What the exercise asks: Wherever the word "mejor" shows up in the data, report the line it sits in.

Data extracted from a collection
|---|

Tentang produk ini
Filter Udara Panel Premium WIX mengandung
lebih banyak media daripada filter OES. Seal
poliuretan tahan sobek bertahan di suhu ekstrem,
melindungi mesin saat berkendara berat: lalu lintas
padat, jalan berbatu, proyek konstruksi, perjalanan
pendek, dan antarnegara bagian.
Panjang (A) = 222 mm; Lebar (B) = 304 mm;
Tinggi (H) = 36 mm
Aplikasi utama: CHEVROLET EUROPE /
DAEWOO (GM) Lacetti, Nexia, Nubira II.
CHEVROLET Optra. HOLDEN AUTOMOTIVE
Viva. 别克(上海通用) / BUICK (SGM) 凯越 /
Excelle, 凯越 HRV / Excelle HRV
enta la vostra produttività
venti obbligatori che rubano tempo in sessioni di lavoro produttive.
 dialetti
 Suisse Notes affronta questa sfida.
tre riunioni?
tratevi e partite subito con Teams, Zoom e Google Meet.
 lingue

|---|

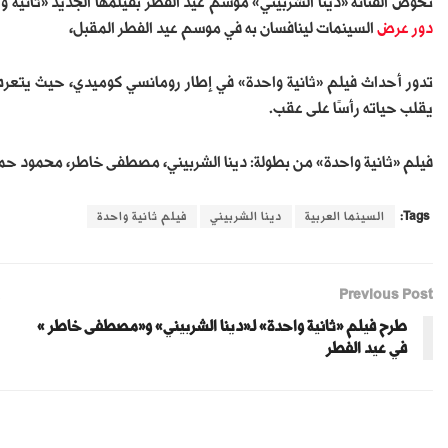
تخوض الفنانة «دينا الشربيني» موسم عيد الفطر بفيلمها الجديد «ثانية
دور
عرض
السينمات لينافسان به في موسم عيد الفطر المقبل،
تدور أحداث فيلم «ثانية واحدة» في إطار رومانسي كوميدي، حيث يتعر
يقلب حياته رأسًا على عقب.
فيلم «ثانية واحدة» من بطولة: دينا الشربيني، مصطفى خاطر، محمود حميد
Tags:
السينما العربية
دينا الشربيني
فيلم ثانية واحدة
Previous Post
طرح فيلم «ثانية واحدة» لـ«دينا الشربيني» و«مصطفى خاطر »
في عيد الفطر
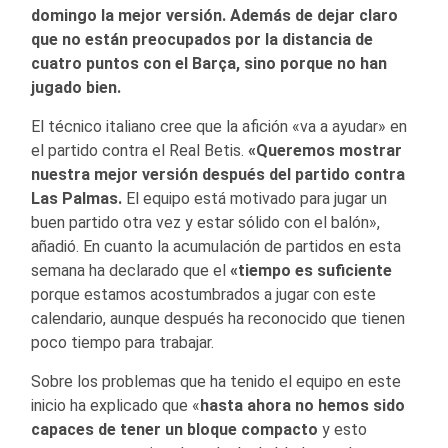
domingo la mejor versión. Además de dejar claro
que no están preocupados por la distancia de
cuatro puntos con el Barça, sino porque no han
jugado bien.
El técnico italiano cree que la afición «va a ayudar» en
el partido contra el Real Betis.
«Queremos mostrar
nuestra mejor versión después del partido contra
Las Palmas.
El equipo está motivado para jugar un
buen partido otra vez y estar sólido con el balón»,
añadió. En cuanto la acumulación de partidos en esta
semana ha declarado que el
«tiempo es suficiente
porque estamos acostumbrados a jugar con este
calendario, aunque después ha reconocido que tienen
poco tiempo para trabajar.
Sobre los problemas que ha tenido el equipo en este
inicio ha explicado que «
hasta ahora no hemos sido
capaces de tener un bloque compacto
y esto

|---|

Result:
domingo la mejor versión. Además de dejar claro
nuestra mejor versión después del partido contra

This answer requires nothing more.